Day 2 of the #30FHWChallenge is to think of your ancestor as a character in a novel, and describe him or her in a few short paragraphs.
My 3rd great uncle was Asbury Archer from Noble County, Ohio. Asbury was a teacher and a writer, publishing several poems and articles through the years. I shared his poem about the mailman earlier this year in a previous post. That poem, like all his others, are gorgeously written, epic in nature and grand in scale, just sweeping you away to another time and place.
However, when I think of Asbury, I get a bit melancholy. His life truly IS like a character out of a novel – tragic and poignant, filled with sadness and despair but he continually muddled on, looking for validation but never truly finding it. He was so talented but never found commercial success as a writer. He ran the hotel where his sister was murdered by her husband and afterwards, he wasn’t allowed to adopt his orphaned nephews since he was a single young man. Instead, he had to place them in the county children’s home where you can only imagine what life was like for them there during the Depression. I can’t imagine the guilt he must of felt leaving them there. He returned home to take care of his ailing mother and managed the farm after his father died but after his mother passed away, he just sort of flitted from town to town looking for jobs. He never married and died alone in his home of gastric carcinoma and alcoholism in 1935.

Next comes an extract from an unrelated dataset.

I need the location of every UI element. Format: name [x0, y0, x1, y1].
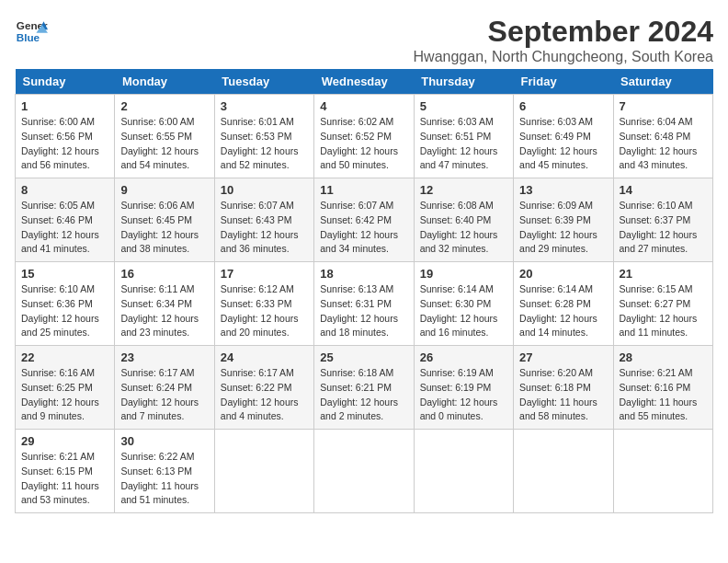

To me, he is like the greatest underdog in a book. You root for him, you want to find that piece of evidence that shows he had some luck, love, money or fame but he never really does. He was such an upstanding man who tried to do the right things even when the world seemed to be falling apart around him – took care of his mom, wanted to care for his nephews, gave his sister and brother-in-law a place to live and work. If I were writing a novel, I’d have given him a great big happy ending because of all the people I’ve discovered in my family tree, I feel he certainly deserved it the most.